## Directions
Reply with one number: the count of lines in the data that hold the string "Oilfield".

## The records
★ ★ ★ ★ ★

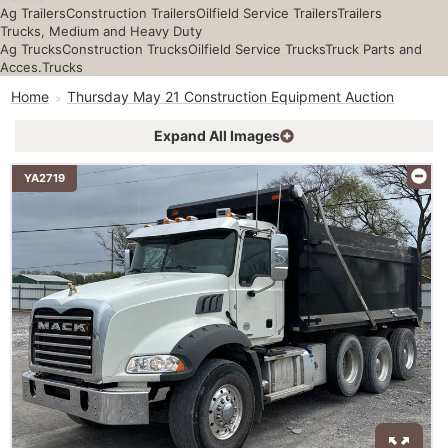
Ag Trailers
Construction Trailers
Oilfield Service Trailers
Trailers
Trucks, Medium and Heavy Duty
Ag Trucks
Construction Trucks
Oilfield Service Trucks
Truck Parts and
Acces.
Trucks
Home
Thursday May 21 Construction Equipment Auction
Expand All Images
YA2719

★ ★ ★ ★ ★

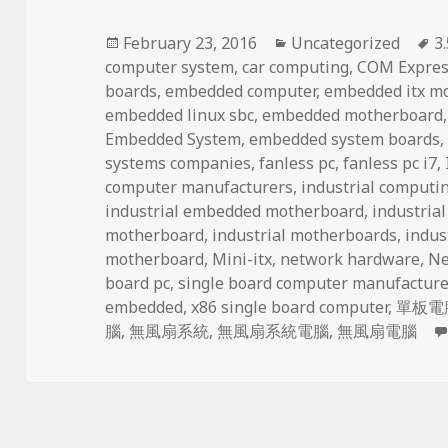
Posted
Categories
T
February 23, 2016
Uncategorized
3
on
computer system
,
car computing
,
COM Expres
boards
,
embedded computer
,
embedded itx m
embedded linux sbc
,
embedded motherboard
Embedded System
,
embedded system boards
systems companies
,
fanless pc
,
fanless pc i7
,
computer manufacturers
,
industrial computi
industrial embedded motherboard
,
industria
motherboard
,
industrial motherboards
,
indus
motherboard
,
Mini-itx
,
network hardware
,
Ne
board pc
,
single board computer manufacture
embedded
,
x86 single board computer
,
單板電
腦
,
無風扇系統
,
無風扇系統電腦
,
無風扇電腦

★ ★ ★ ★ ★

## Written response
2